You can only call what happened a social offense–or a firing offense–if you have a better alternative. The loud and outraged offer none. I’m used to rank hypocrisy from this group, but I’d like to think that it was once considered shameful to be so blatantly inhumane. Apparently, no longer.
We all know how the health care debate is likely to end, so let’s cut the crap and save us all some trouble.
1) The public option, if not quite dead, is in critical and declining condition. It exists solely to serve three political purposes: as a sop to the progressive base, as a chew toy for the radical right, and as a bargaining chip to be backed off slowly by Democratic leaders, like a puppy facing a radioactive bone.
Sure, with few exceptions, the Democratic leadership is making the right noises about being behind the policy; this is only the kabuki until they sorrowfully announce that they don’t have the votes or the support to pass it. This is how you can tell they’re not serious about it: they let it be the radical option. If President Obama were serious about backing this policy, his strategy–now impossible–would have been to leave single-payer on the table. Let that option, which he never supported, draw the slings and arrows of the right, and the public option becomes the moderate alternative.
To miss this calculation, you have to either believe that the president is politically naïve, or that he did not mind if the public option became a sacrificial lamb. I don’t believe that Obama is naïve.
2) The most likely result is tepid compromise. The Democrats are too incoherent to pick a position and pass it. The Republicans are too weak to block the bill entirely, and have developed a heads-we-win, tails-you-lose strategy: with health care reform or without it, their demagoguery for 2010 is already well mapped. They, too, are just proceeding with their 22-month kabuki play.
3) A compromise is not going to be good policy. Anything which passes will be sniped at relentlessly by Republicans and conservative Democrats. If $N are required to fund whatever plan passes, expect $N/2 to be allocated, with further reductions intended by those who would prefer reform to fail. If mandates are placed on individuals and businesses as part of the plan, presume that numerous loopholes will be carved out by the lobbyists, driving more people into the underfunded public support network. Our political system is rigged to produce either sweeping change or incrementalism; large doses of incrementalism are the worst of both worlds.
4) The safety net will continue to fray. The negative trend lines on health care delivery and coverage have been consistent, through Republican and Democratic administrations, recoveries and recessions. This will not be stemmed with a bilgewater reform bill, offering “universal” coverage with high deductibles, high co-pays, and unaffordable premiums in the absence of sufficient federal funding. The status quo will be maintained: those who cannot afford coverage now will do their best to avoid incurring medical expenses, even if they’re under a putative universal coverage plan. Instead, they’ll be driven into the system by the same factors which do so now: when their pain and suffering becomes unendurable. Such a system will neither realize public health benefits, nor long-term cost savings, nor systemic promotion of the general welfare.

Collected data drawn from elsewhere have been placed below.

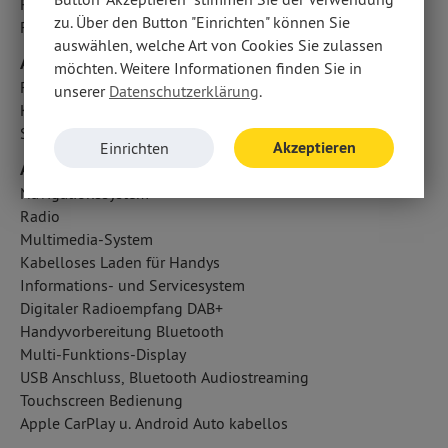
Reifendruckverlust-Warnung
zu. Über den Button "Einrichten" können Sie
Fahrlichtautomatik
auswählen, welche Art von Cookies Sie zulassen
Airbags
möchten. Weitere Informationen finden Sie in
Fahrer- /Beifahrerairbag
unserer
Datenschutzerklärung
.
Kopfairbag vorn und hinten
Seitenairbag vorn
Akzeptieren
Einrichten
Audio & Kommunikation
Navigationssystem
Radio
Multimedia-System
Kabelloses Laden für Handys
Informations- und Servicesystem
Digitaler Radioempfang DAB+
Handyvorbereitung Bluetooth
Multi-Funktions-Display
USB Anschluss, Bluetooth Audiostreaming
Touchscreen Bedienung
Apple CarPlay u. Android Auto kabellos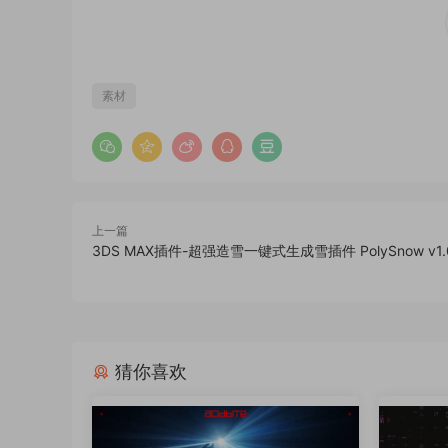
素材
上一篇
3DS MAX插件-超强造雪一键式生成雪插件 PolySnow v1.
猜你喜欢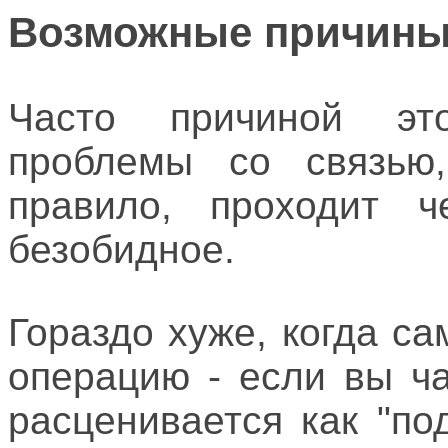
Возможные причин
Часто причиной эт
проблемы со связью,
правило, проходит 
безобидное.
Гораздо хуже, когда с
операцию - если вы ча
расценивается как "по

5) The entitled classes will continue to be reminded of their victimhood. Meanwhile, those who pay for private coverage, and who mistakenly believe that their economic positions are secure, will be treated to unending news reports about the welfare queens enjoying their free health care, while they continue to face the problems they have now: rising health care costs, private rationing of care, and increases in personal insecurity. Presumably, the worst abuses of today’s system will be ended, but a system designed to maximize private profit will continue to screw the middle class–or at least, that is how they will perceive it. What will change is that they’ll now have a population of newly-entitled poor upon which to vent their wrath.

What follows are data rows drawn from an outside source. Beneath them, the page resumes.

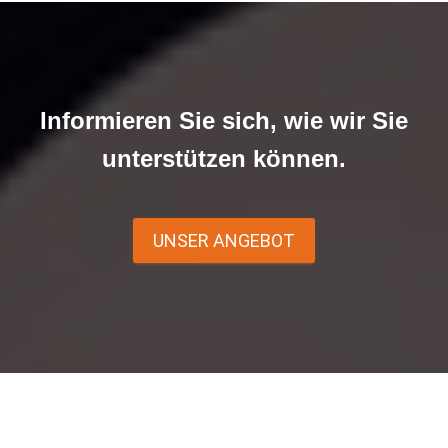
Informieren Sie sich, wie wir Sie
unterstützen können.
UNSER ANGEBOT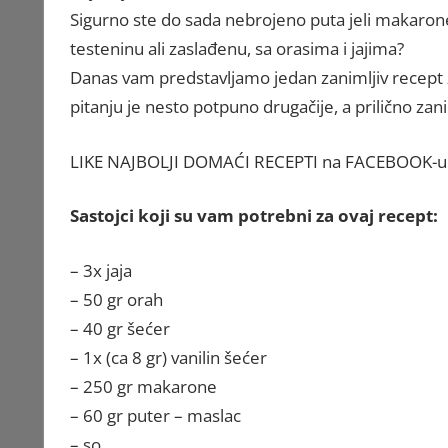
Sigurno ste do sada nebrojeno puta jeli makarone
testeninu ali zaslađenu, sa orasima i jajima?
Danas vam predstavljamo jedan zanimljiv recept z
pitanju je nesto potpuno drugačije, a prilično zani
LIKE NAJBOLJI DOMAĆI RECEPTI na FACEBOOK-u
Sastojci koji su vam potrebni za ovaj recept:
– 3x jaja
– 50 gr orah
– 40 gr šećer
– 1x (ca 8 gr) vanilin šećer
– 250 gr makarone
– 60 gr puter – maslac
– so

This leads to several nearly unavoidable results:
1) The Democrats lose in 2010. The progressive engine which supported Obama in 2008 is feeling rather put-upon; without a change in perception, don’t expect to see quite so many people going door-to-door next time around. These losses will be stemmed solely by the continued implosion of the Republican party; with no standard-bearer aside from inchoate fear and rage–the spirit of September 12th, indeed–the Democrats remain the only game in town for the rational, no matter how disappointing they may be.
2) The systemic problems in the system go unaddressed. Americans continue to be deeply unhealthy and chronically unhappy as compared to our peers, while rejecting any evidence presented to us that this is our state of affairs. Our media are saturated with happy talk about Wall Street and celebrity piffle; in that portion of America which still remains engaged by political discussion, private interests dominate the grounds for discussion and set the terms of debate.

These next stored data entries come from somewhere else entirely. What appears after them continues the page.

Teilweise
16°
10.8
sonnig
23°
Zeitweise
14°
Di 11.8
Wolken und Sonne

3) Eventually, the reckoning comes. Today, you only hear talk of armed insurrection on the right, in opposition to the perceived socialism of Obama’s centrist policies. The left, by and large, is content with their usual relegation, sticking with the best they can get out of the Democrats. This might be a viable short-term solution, provided we are actually on our way out of the Great Recession. Historically, however, systemic lack of improvement, and unequal economic distribution, serves only to radicalize politics on both the right and the left; our polity would not be well served by a leftist movement as radicalized as what is now considered normal on the other side. Yet that is the natural outcome.
Unfortunately, there are real natural and demographic forces which are coming to a head. The AARP brigade of 2019 just saw the destruction or diminution of their savings; they’re scared, they’re large, they’re organized, and they’re losing their power to earn. Every indication is that we will do the bare minimum to prevent climate change in the hope that a deus ex machina technology will someday save us. We’re embroiled in two wars, still, which show little chance of providing us long-term security in return for our expenditure, while we continue to largely ignore the hotbeds which will dominate the headlines of the next generation.
Simply put, there are numerous precarious tipping points in our immediate future, and the American people have been trained for 30 years to do nothing so much as cling desperately to the status quo, attempting to stay abreast of the incoming tide. We have faced political cataclysms in that time, but we have done little to nothing to prepare for the next one–unless we are so lucky that it should be identical to what we have already faced.
And even so, it is clear that the calcification of our political debate is such that repeating the past is just as likely to derail us. The groundwork has been laid for exactly that path to self-destruction.
As I see it, there is one clear path out of this, and one way in which the American people can be mobilized into resilience. The rest of this is addressed to Barack Obama, and those of his supporters who wish the same:
Mr. President, it’s about time you started doing your goddamn job.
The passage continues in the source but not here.